In 2002, SimiGon began cooperating with Lockheed Martin Simulation, Training and Support. Over the next two years, the relationship deepened, leading to SIMbox’s integration within NxSys, a Lockheed Martin software suite. NxSys is the foundation of the F-35 of the Pilot Training Aid (PTA). According to Wright, “We anticipate that every pilot who will be receiving training at the academic facility will have access to the PTA.” Ultimately, that could mean as many as 1,000 PC-based simulators in use.
Jason McAlister is president of Wraith Systems, a Texas firm providing hardware to desktop trainers that has partnered with, among other companies, SimiGon. He describes SIMbox as a “flexible tool” with a “pretty nice guided tutorial,” well-suited for a sophisticated jet with a digital, 20-by-8-inch multifunctional display. In addition, SIMbox allows an instructor to create realistic threats and conditions, preparing the trainee for transition to a full-mission simulator and, eventually, the aircraft.

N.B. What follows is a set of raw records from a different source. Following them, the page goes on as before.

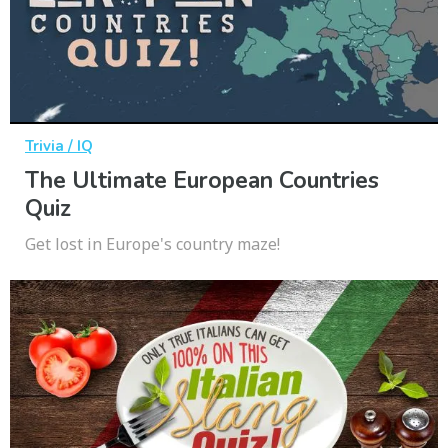
Trivia / IQ
The Ultimate European Countries
Quiz
Get lost in Europe's country maze!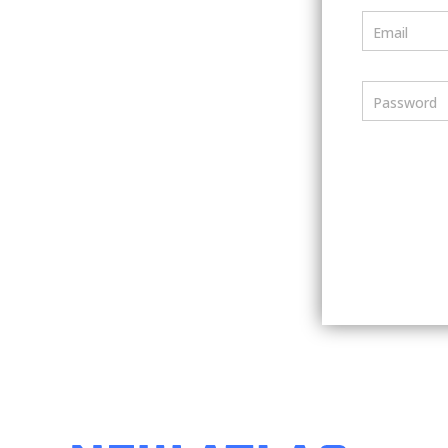
Email
Password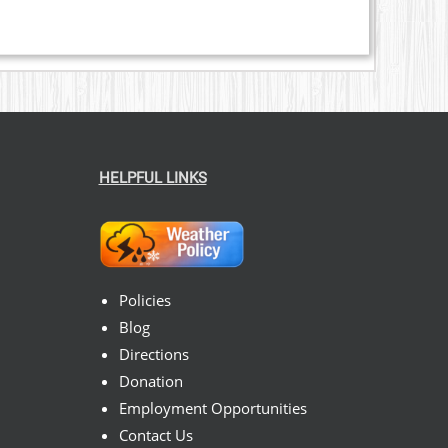
HELPFUL LINKS
Policies
Blog
Directions
Donation
Employment Opportunities
Contact Us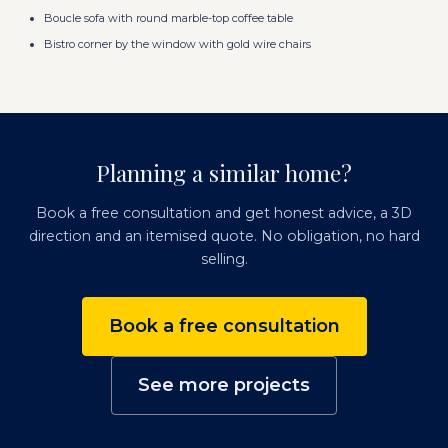
Boucle sofa with round marble-top coffee table
Bistro corner by the window with gold wire chairs
Planning a similar home?
Book a free consultation and get honest advice, a 3D
direction and an itemised quote. No obligation, no hard
selling.
Book a free consultation
See more projects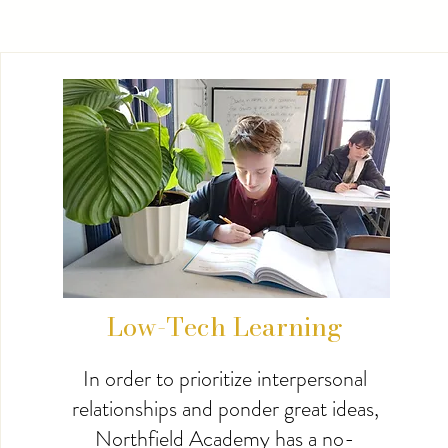
Low-Tech Learning
In order to prioritize interpersonal
relationships and ponder great ideas,
Northfield Academy has a no-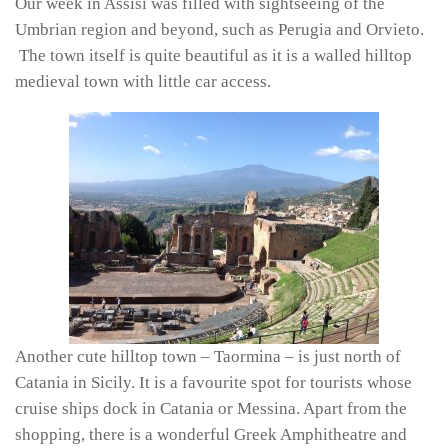
Our week in Assisi was filled with sightseeing of the
Umbrian region and beyond, such as Perugia and Orvieto.
The town itself is quite beautiful as it is a walled hilltop
medieval town with little car access.
Another cute hilltop town – Taormina – is just north of
Catania in Sicily. It is a favourite spot for tourists whose
cruise ships dock in Catania or Messina. Apart from the
shopping, there is a wonderful Greek Amphitheatre and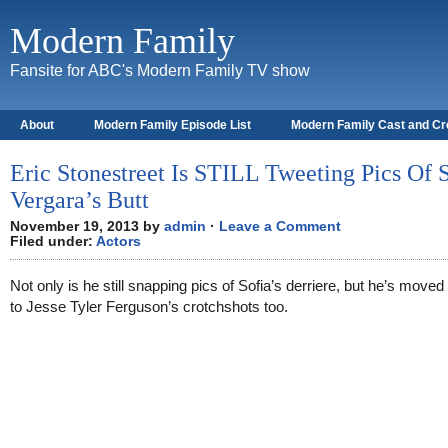
Modern Family
Fansite for ABC's Modern Family TV show
About
Modern Family Episode List
Modern Family Cast and C
Eric Stonestreet Is STILL Tweeting Pics Of 
Vergara’s Butt
November 19, 2013 by
admin
·
Leave a Comment
Filed under:
Actors
Not only is he still snapping pics of Sofia’s derriere, but he’s moved
to Jesse Tyler Ferguson’s crotchshots too.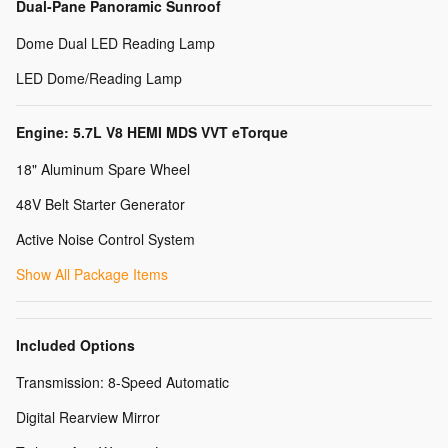
Dual-Pane Panoramic Sunroof
Dome Dual LED Reading Lamp
LED Dome/Reading Lamp
Engine: 5.7L V8 HEMI MDS VVT eTorque
18" Aluminum Spare Wheel
48V Belt Starter Generator
Active Noise Control System
Show All Package Items
Included Options
Transmission: 8-Speed Automatic
Digital Rearview Mirror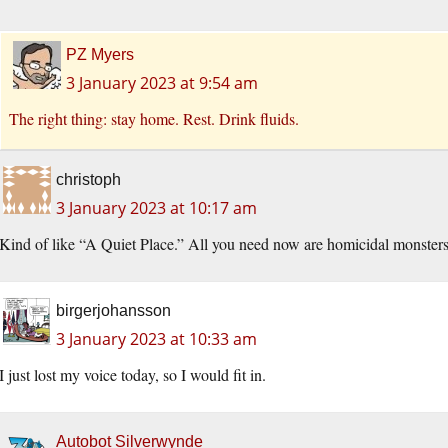
PZ Myers
3 January 2023 at 9:54 am
The right thing: stay home. Rest. Drink fluids.
christoph
3 January 2023 at 10:17 am
Kind of like “A Quiet Place.” All you need now are homicidal monsters
birgerjohansson
3 January 2023 at 10:33 am
I just lost my voice today, so I would fit in.
Autobot Silverwynde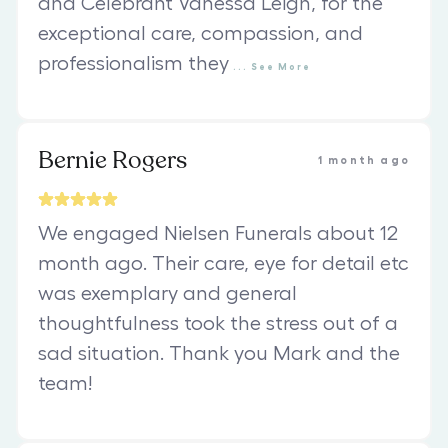
and Celebrant Vanessa Leigh, for the
exceptional care, compassion, and
professionalism they
...
See
More
Bernie Rogers
1 month ago
We engaged Nielsen Funerals about 12
month ago. Their care, eye for detail etc
was exemplary and general
thoughtfulness took the stress out of a
sad situation. Thank you Mark and the
team!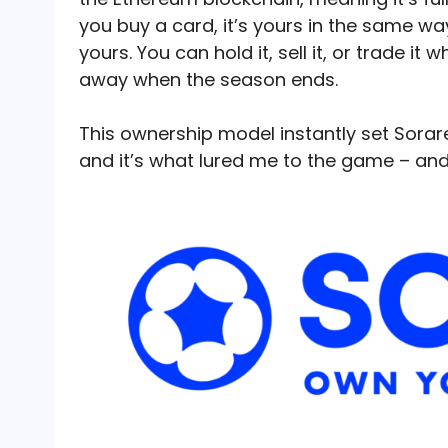
you buy a card, it’s yours in the same way
yours. You can hold it, sell it, or trade i
away when the season ends.
This ownership model instantly set Sorar
and it’s what lured me to the game – a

Indeed, Lockheed Martin intends for its PTA to serve only as a cost-effective supplement to a full-mission simulator. Lori Pridmore, STS technical director for business and advanced programs at Lockheed Martin, said F-35 trainees “are not going to get the same level of training that they would get in the full-mission simulator that will be produced at a much higher cost, but what it [the PTA] does is that,” by providing training time outside the more immersive simulators, “it reduces the amount of time they need in that full-mission simulator.”
Besides the F-35 program, Lockheed Martin formed a joint venture called Ascent with the VT Group, a British defense and services company, to provide desktop trainers using NxSys for portions of the U.K. Military Flying Training System. In March 2008, Ascent signed a 25-year-contract with the U.K. Ministry of Defence to provide triservice aircrew training, a deal worth an initial 635 million British pounds ($965 million) but expected to rise to 6 billion British pounds over the life of the program.
The initial advanced jet training program phase could, according to SimiGon company literature, net it $3.1 million.